### Assigned task
Each line below that carries the string "новая" must appear in the answer.

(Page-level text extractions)
________________________
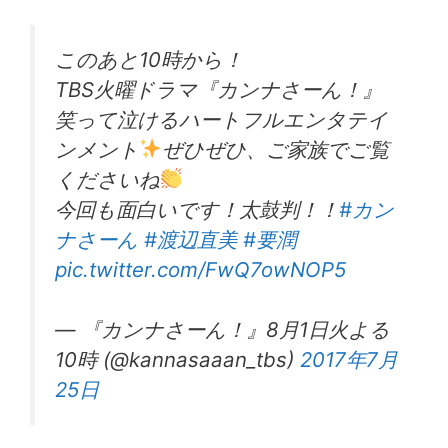
このあと10時から！
TBS火曜ドラマ『カンナさーん！』
笑って泣けるハートフルエンタテイ
ンメント
ぜひぜひ、ご家族でご覧
くださいね
今回も面白いです！太鼓判！！
#カン
ナさーん
#渡辺直美
#要潤
pic.twitter.com/FwQ7owNOP5
— 『カンナさーん！』8月1日火よる
10時 (@kannasaaan_tbs)
2017年7月
25日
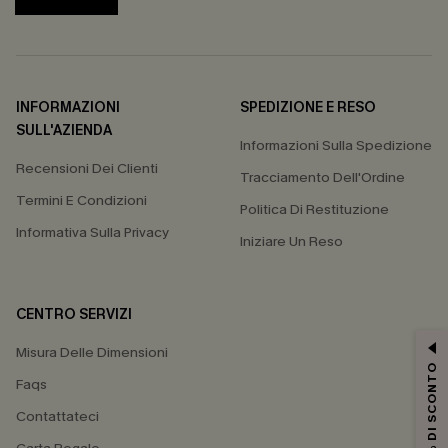
INFORMAZIONI
SPEDIZIONE E RESO
SULL'AZIENDA
Informazioni Sulla Spedizione
Recensioni Dei Clienti
Tracciamento Dell'Ordine
Termini E Condizioni
Politica Di Restituzione
Informativa Sulla Privacy
Iniziare Un Reso
CENTRO SERVIZI
Misura Delle Dimensioni
15% DI SCONTO
Faqs
Contattateci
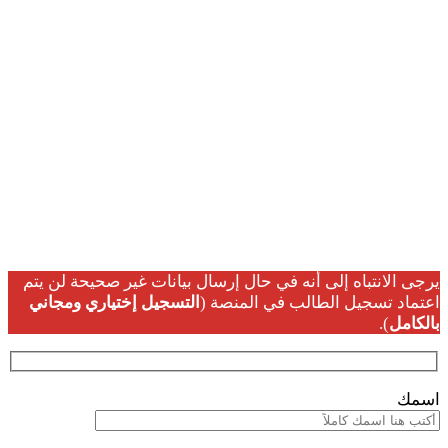
تسجيل بيانات
الطلاب
يرجى الانتباه إلى أنه في حال إرسال بيانات غير صحيحة لن يتم
اعتماد تسجيل الطالب في المنصة (
التسجيل إختياري ومجاني
بالكامل
).
اسمك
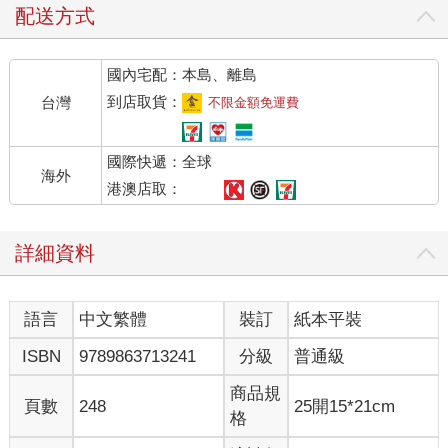
配送方式
國內宅配：本島、離島
到店取貨：
台灣
不限金額免運費
國際快遞：全球
海外
港澳店取：
詳細資料
語言
中文繁體
裝訂
紙本平裝
ISBN
9789863713241
分級
普通級
商品規
頁數
248
25開15*21cm
格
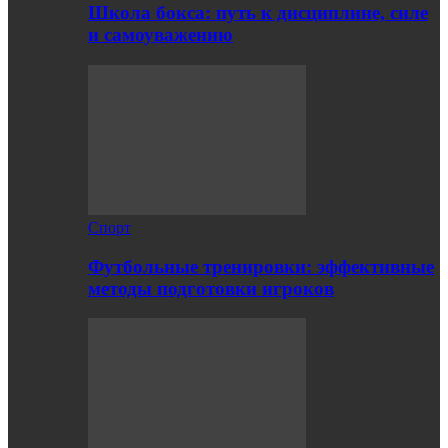
Школа бокса: путь к дисциплине, силе
и самоуважению
Спорт
Футбольные тренировки: эффективные
методы подготовки игроков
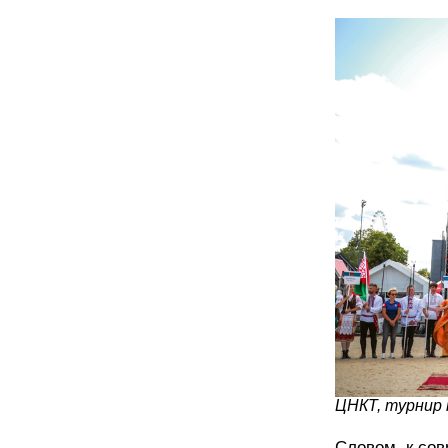
ЦНКТ, турнир
Словом, к со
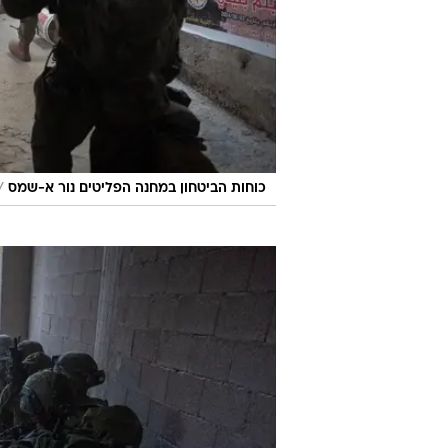
/
כוחות הביטחון במחנה הפליטים נור א-שמס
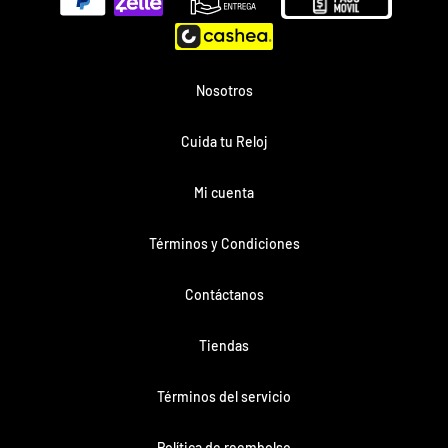
de
pago
Nosotros
Cuida tu Reloj
Mi cuenta
Términos y Condiciones
Contáctanos
Tiendas
Términos del servicio
Política de reembolso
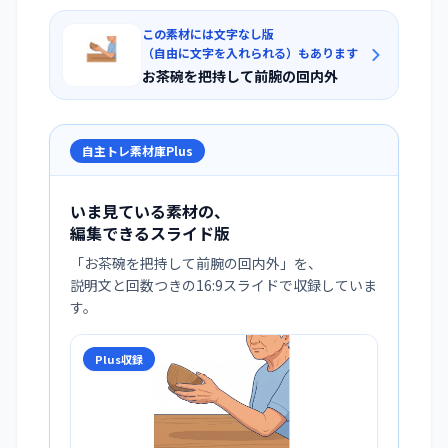
この素材には文字なし版
（自由に文字を入れられる）もあります
お茶碗を把持して前腕の回内外
自主トレ素材庫Plus
いま見ている素材の、
編集できるスライド版
「
お茶碗を把持して前腕の回内外
」を、
説明文と回数つきの16:9スライドで収録していま
す。
Plus収録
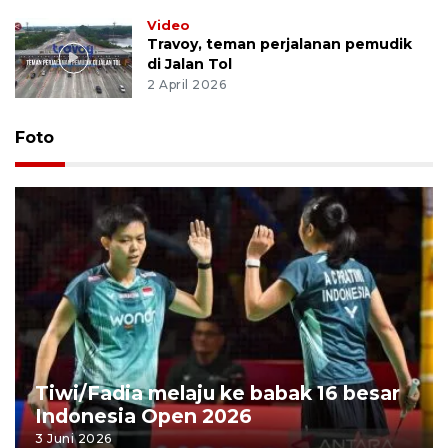
Video
Travoy, teman perjalanan pemudik
di Jalan Tol
2 April 2026
Foto
Tiwi/Fadia melaju ke babak 16 besar
Indonesia Open 2026
3 Juni 2026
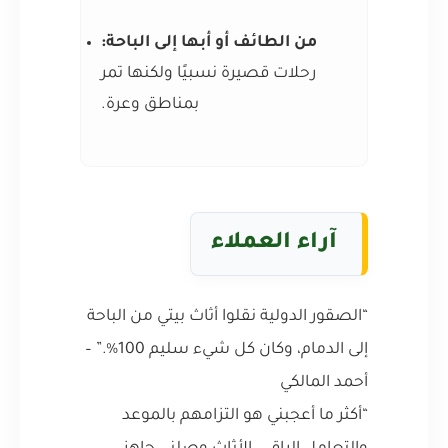
من الطائف أو أبها إلى الباحة:
رحلات قصيرة نسبيًا ولكنها تمر
بمناطق وعرة.
آراء العملاء
“الصقور الدولية نقلوا أثاث بيتي من الباحة
إلى الدمام، وكان كل شيء سليم 100%.” –
أحمد المالكي
“أكثر ما أعجبني هو التزامهم بالموعد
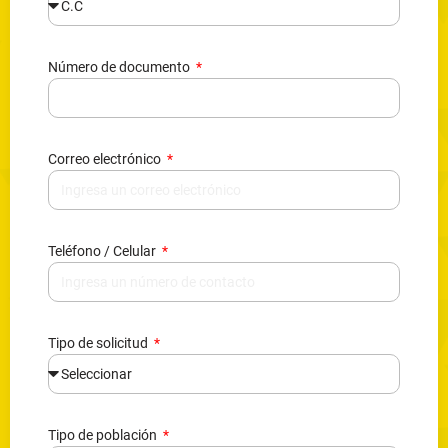
Número de documento
Correo electrónico
Teléfono / Celular
Tipo de solicitud
Tipo de población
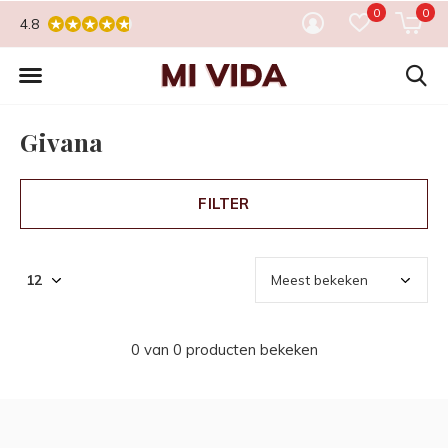
0
0
4.8
Givana
FILTER
0 van 0 producten bekeken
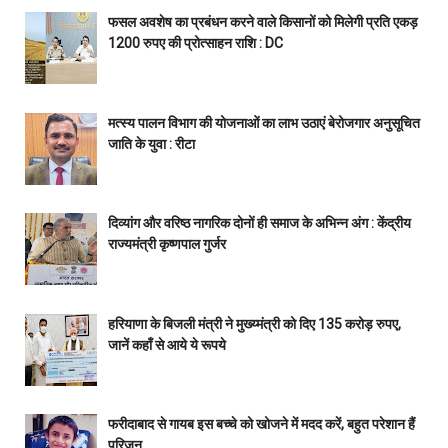
फसल अवशेष का प्रबंधन करने वाले किसानों को मिलेगी प्रति एकड़
1200 रुपए की प्रोत्साहन राशि : DC
मत्स्य पालन विभाग की योजनाओं का लाभ उठाएं बेरोजगार अनुसूचित
जाति के युवा : रीटा
दिव्यांग और वरिष्ठ नागरिक दोनों ही समाज के अभिन्न अंग : केंद्रीय
राज्यमंत्री कृष्णपाल गुर्जर
हरियाणा के बिजली मंत्री ने मुख्य्मंत्री को दिए 135 करोड़ रुपए,
जानें कहाँ से आये ये रूपये
फरीदाबाद से गायब इस बच्चे को खोजने में मदद करें, बहुत परेशान हैं
परिजन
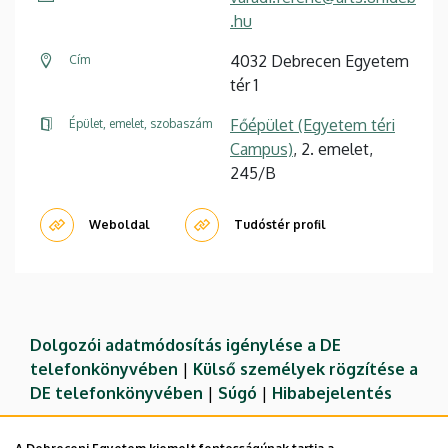
.hu
4032 Debrecen Egyetem
Cím
tér 1
Főépület (Egyetem téri
Épület, emelet, szobaszám
Campus)
, 2. emelet,
245/B
Weboldal
Tudóstér profil
Dolgozói adatmódosítás igénylése a DE
telefonkönyvében
|
Külső személyek rögzítése a
DE telefonkönyvében
|
Súgó
|
Hibabejelentés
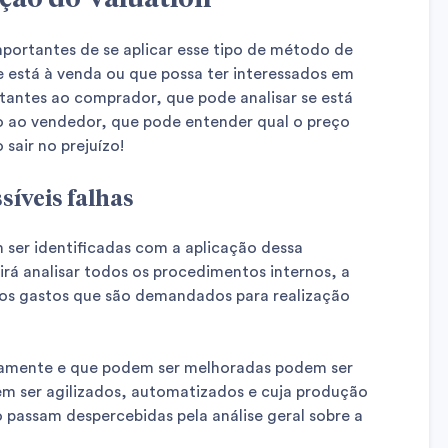
mportantes de se aplicar esse tipo de método de
 está à venda ou que possa ter interessados em
tantes ao comprador, que pode analisar se está
 ao vendedor, que pode entender qual o preço
sair no prejuízo!
síveis falhas
 ser identificadas com a aplicação dessa
irá analisar todos os procedimentos internos, a
os gastos que são demandados para realização
amente e que podem ser melhoradas podem ser
em ser agilizados, automatizados e cuja produção
passam despercebidas pela análise geral sobre a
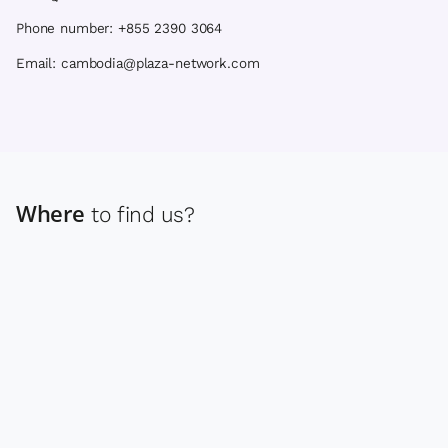
Phone number: +855 2390 3064
Email: cambodia@plaza-network.com
Where
to find us?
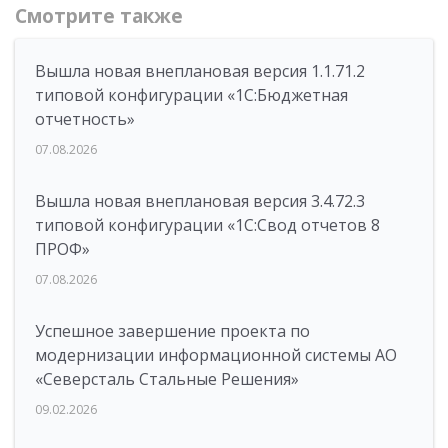
Смотрите также
Вышла новая внеплановая версия 1.1.71.2
типовой конфигурации «1C:Бюджетная
отчетность»
07.08.2026
Вышла новая внеплановая версия 3.4.72.3
типовой конфигурации «1C:Свод отчетов 8
ПРОФ»
07.08.2026
Успешное завершение проекта по
модернизации информационной системы АО
«Северсталь Стальные Решения»
09.02.2026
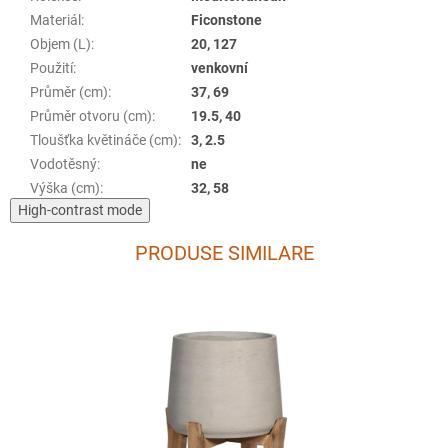
Materiál
:
Ficonstone
Objem (L)
:
20, 127
Použití
:
venkovní
Průměr (cm)
:
37, 69
Průměr otvoru (cm)
:
19.5, 40
Tloušťka květináče (cm)
:
3, 2.5
Vodotěsný
:
ne
Výška (cm)
:
32, 58
High-contrast mode
PRODUSE SIMILARE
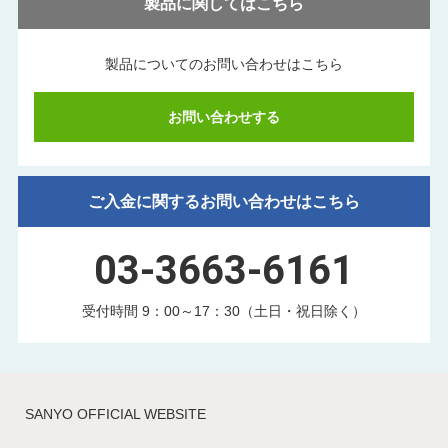
製品に関してはこちら
製品についてのお問い合わせはこちら
お問い合わせする
ご入金に関するお問い合わせはこちら
03-3663-6161
受付時間 9：00～17：30（土日・祝日除く）
SANYO OFFICIAL WEBSITE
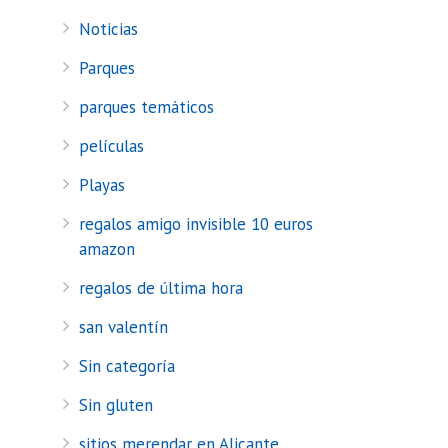
Noticias
Parques
parques temáticos
películas
Playas
regalos amigo invisible 10 euros
amazon
regalos de última hora
san valentín
Sin categoría
Sin gluten
sitios merendar en Alicante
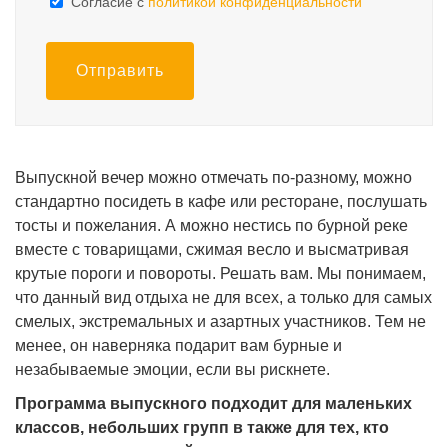
Cогласие с
политикой конфиденциальности
Отправить
Выпускной вечер можно отмечать по-разному, можно
стандартно посидеть в кафе или ресторане, послушать
тосты и пожелания. А можно нестись по бурной реке
вместе с товарищами, сжимая весло и высматривая
крутые пороги и повороты. Решать вам. Мы понимаем,
что данный вид отдыха не для всех, а только для самых
смелых, экстремальных и азартных участников. Тем не
менее, он наверняка подарит вам бурные и
незабываемые эмоции, если вы рискнете.
Программа выпускного подходит для маленьких
классов, небольших групп в также для тех, кто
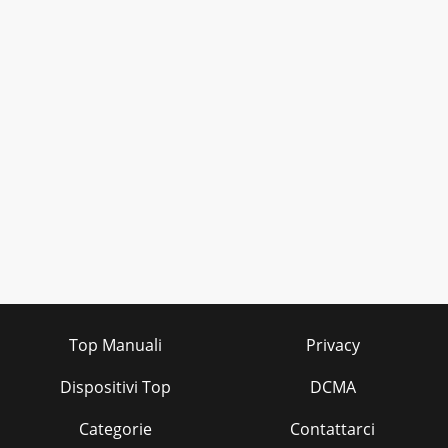
Top Manuali
Privacy
Dispositivi Top
DCMA
Categorie
Contattarci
________________________
### Completed exercise
Вышла новая внеплановая версия 1.1.71.2
Вышла новая внеплановая версия 3.4.72.3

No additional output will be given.